* Work instructions:
Return the data below in full and exactly, except that the pictures are dropped.

*** Input records ***

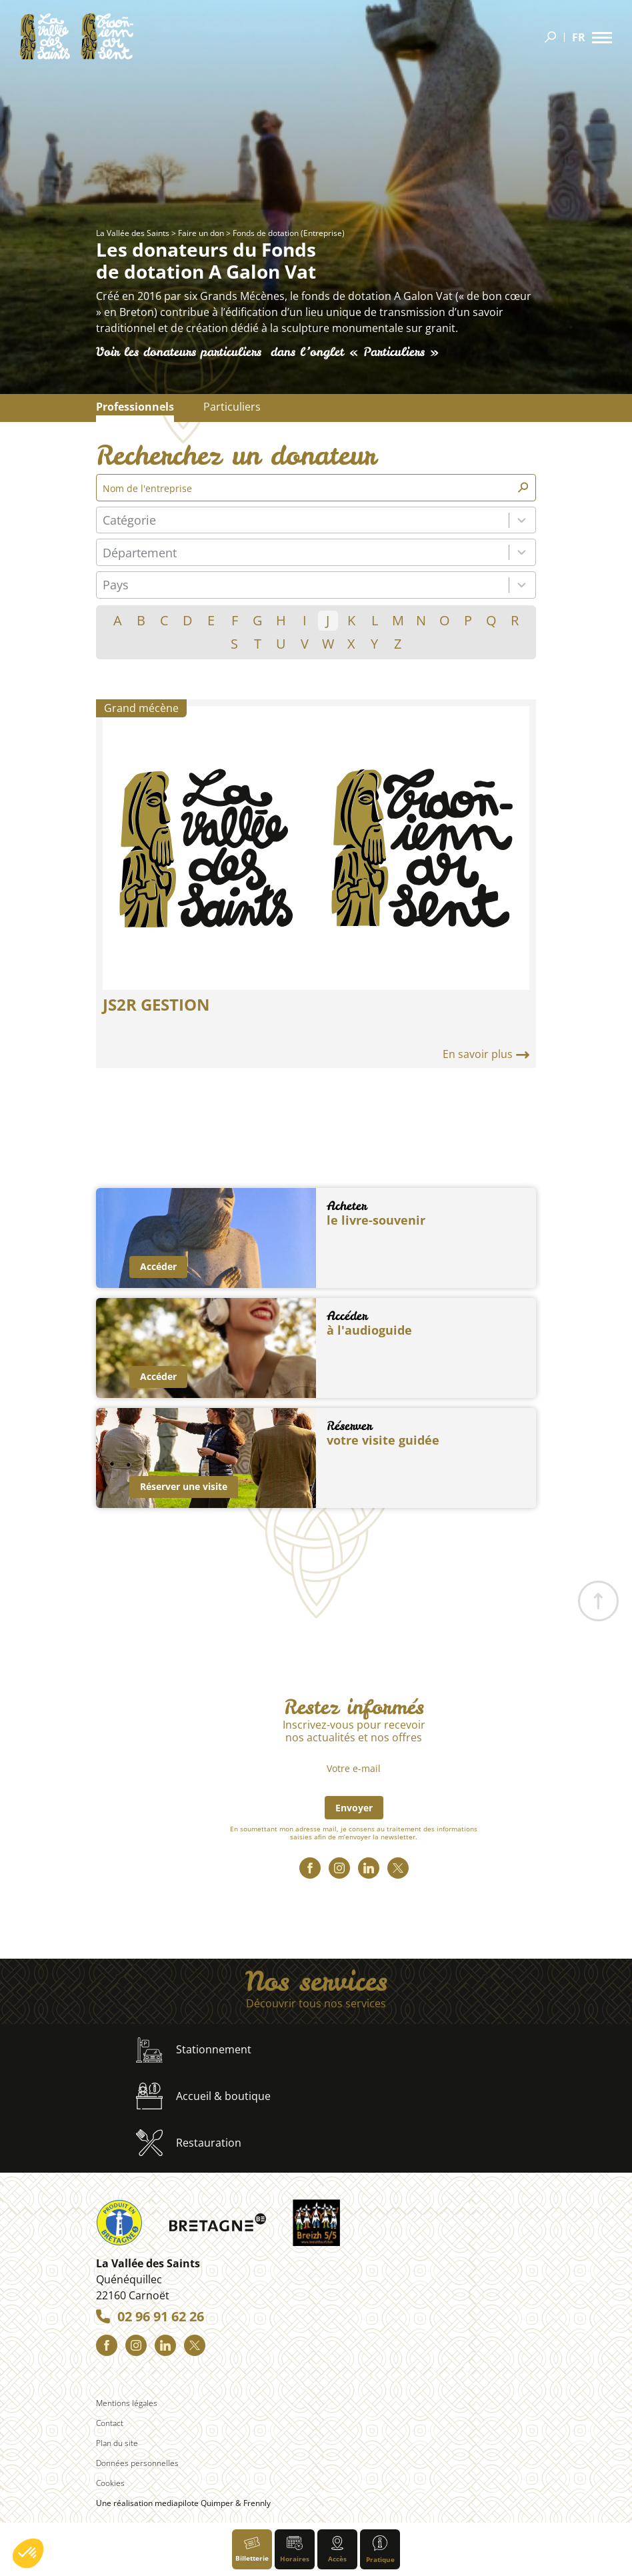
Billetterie (252, 2550)
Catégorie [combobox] (129, 520)
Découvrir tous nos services (316, 2003)
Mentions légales (126, 2403)
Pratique (380, 2549)
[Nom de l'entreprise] (309, 488)
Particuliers (232, 407)
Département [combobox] (140, 553)
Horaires (294, 2550)
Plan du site (117, 2443)
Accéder (158, 1266)
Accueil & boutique (203, 2096)
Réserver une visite (183, 1486)
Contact (109, 2423)
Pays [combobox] (116, 585)
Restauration (188, 2142)
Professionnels (135, 407)
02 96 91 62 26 (160, 2317)
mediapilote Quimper (194, 2503)
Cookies (110, 2483)
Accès (337, 2549)
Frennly (257, 2503)
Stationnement (193, 2050)
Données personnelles (137, 2463)
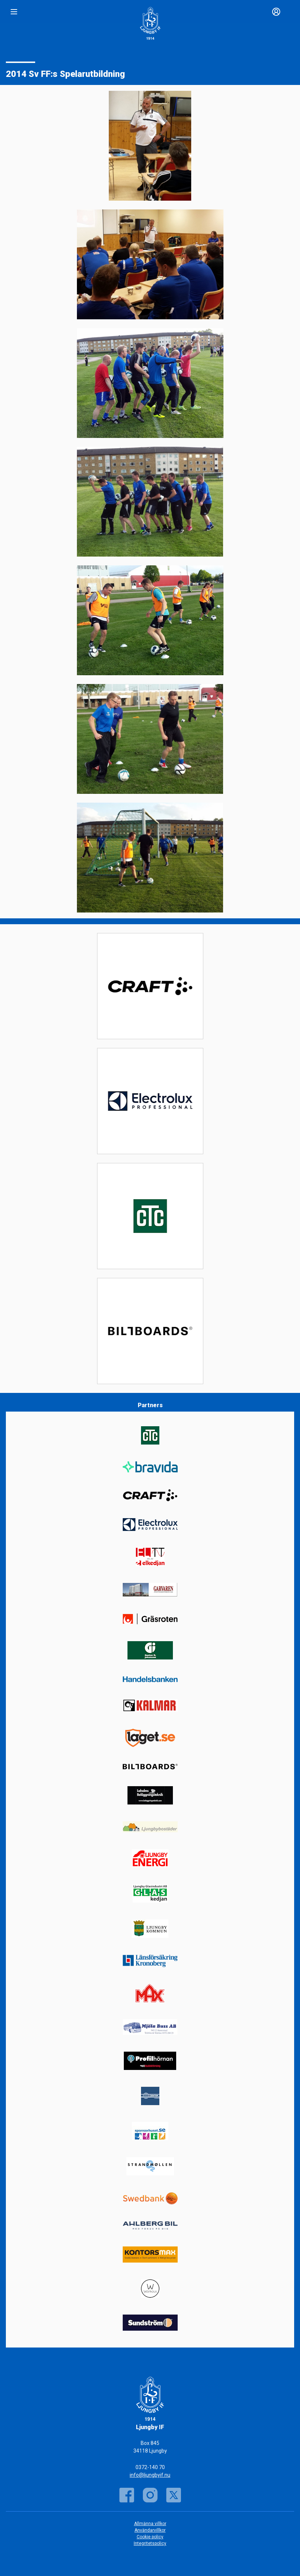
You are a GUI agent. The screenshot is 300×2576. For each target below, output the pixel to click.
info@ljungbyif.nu (150, 2475)
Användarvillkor (150, 2530)
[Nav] (14, 12)
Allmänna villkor (150, 2523)
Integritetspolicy (150, 2543)
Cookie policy (150, 2536)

*** End of Input records ***

* Reply to the exercise:
Billetterie (252, 2550)
Catégorie [combobox] (129, 520)
Découvrir tous nos services (316, 2003)
Mentions légales (126, 2403)
Pratique (380, 2549)
[Nom de l'entreprise] (309, 488)
Particuliers (232, 407)
Département [combobox] (140, 553)
Horaires (294, 2550)
Plan du site (117, 2443)
Accéder (158, 1266)
Accueil & boutique (203, 2096)
Réserver une visite (183, 1486)
Contact (109, 2423)
Pays [combobox] (116, 585)
Restauration (188, 2142)
Professionnels (135, 407)
02 96 91 62 26 (160, 2317)
mediapilote Quimper (194, 2503)
Cookies (110, 2483)
Accès (337, 2549)
Frennly (257, 2503)
Stationnement (193, 2050)
Données personnelles (137, 2463)
You are a GUI agent. The screenshot is 300×2576. For each target below, output the pixel to click.
info@ljungbyif.nu (150, 2475)
Användarvillkor (150, 2530)
[Nav] (14, 12)
Allmänna villkor (150, 2523)
Integritetspolicy (150, 2543)
Cookie policy (150, 2536)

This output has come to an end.